━━━ Listed entries

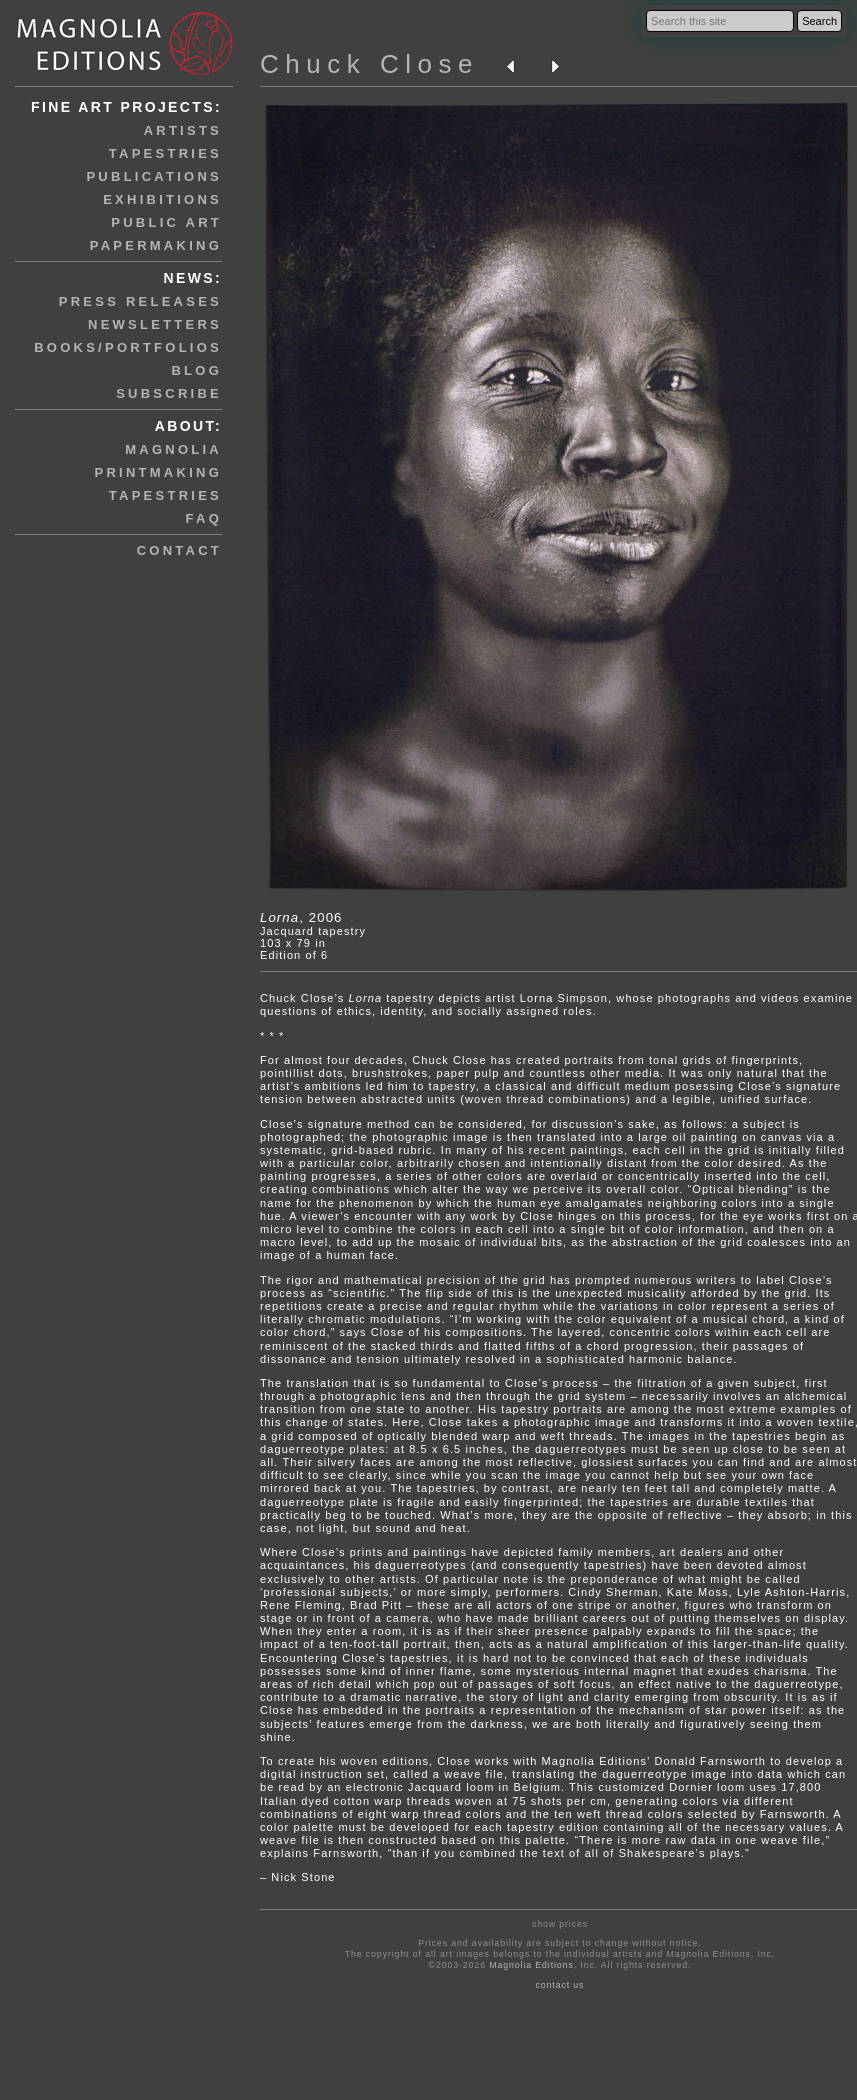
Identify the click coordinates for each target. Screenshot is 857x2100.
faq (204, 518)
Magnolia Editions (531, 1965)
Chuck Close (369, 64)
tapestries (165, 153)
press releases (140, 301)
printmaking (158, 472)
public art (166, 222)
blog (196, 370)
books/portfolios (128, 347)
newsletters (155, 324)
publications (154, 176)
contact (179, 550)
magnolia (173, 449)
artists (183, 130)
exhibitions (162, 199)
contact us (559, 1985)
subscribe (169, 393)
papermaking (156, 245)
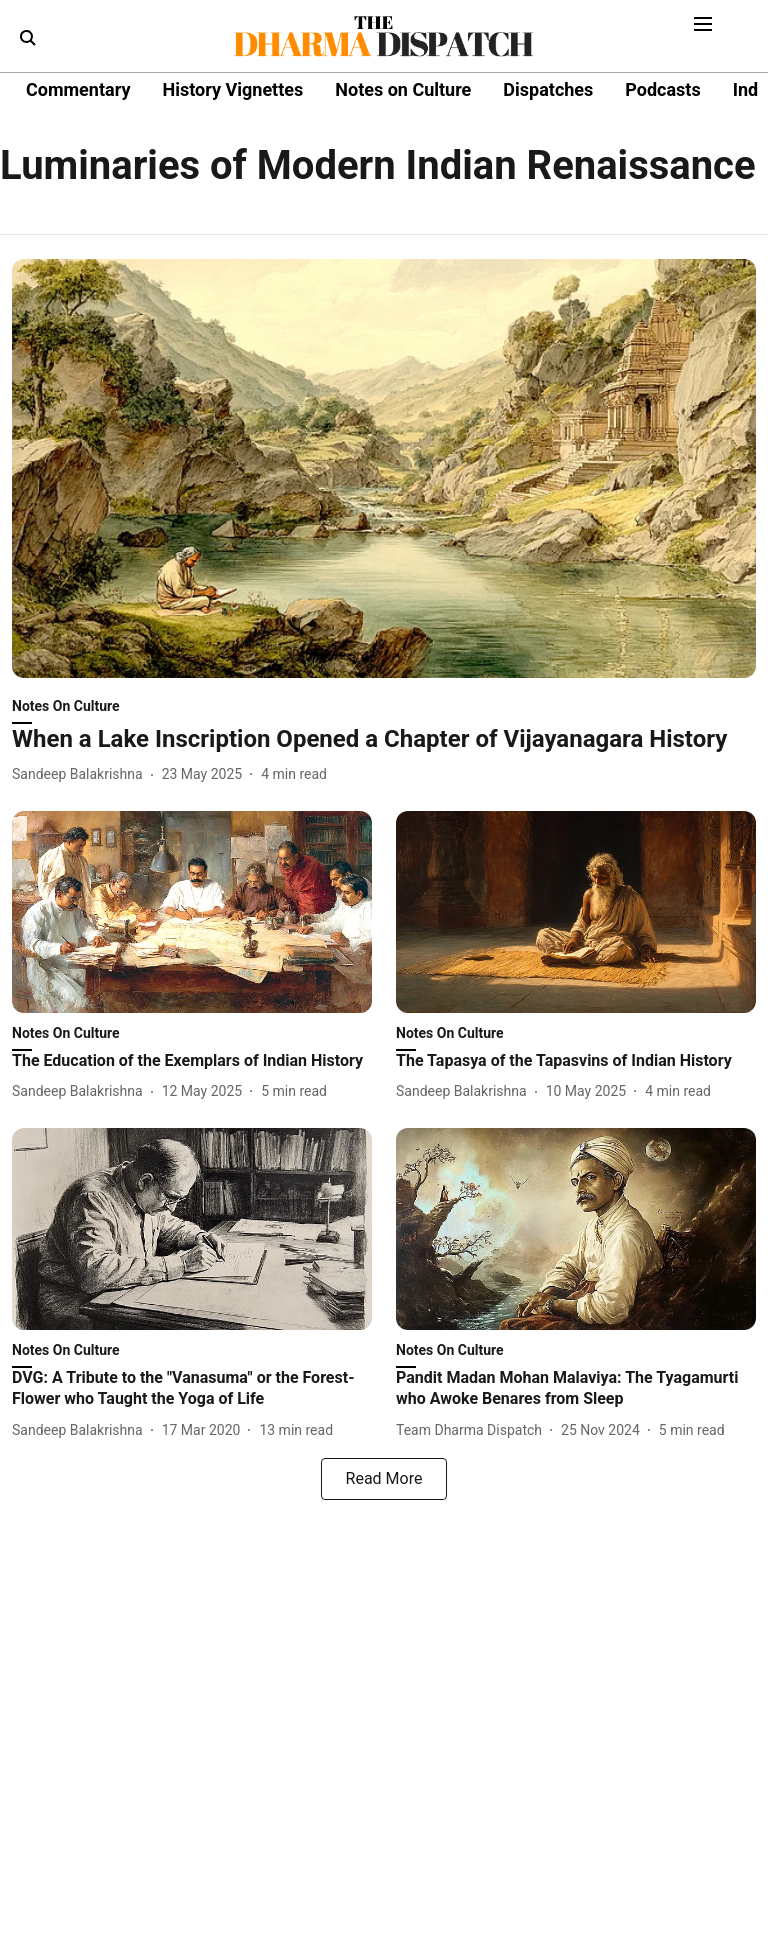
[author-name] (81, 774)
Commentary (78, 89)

━━━━━━

_What is being asked_.
The required output consists only of the lines from the one containing "newsletters (155, 324)" to the last line of the material, reproduced exactly, pictures excluded.

_Result of the exercise_.
newsletters (155, 324)
publications (154, 176)
contact (179, 550)
magnolia (173, 449)
artists (183, 130)
exhibitions (162, 199)
contact us (559, 1985)
subscribe (169, 393)
papermaking (156, 245)
[author-name] (81, 774)
Commentary (78, 89)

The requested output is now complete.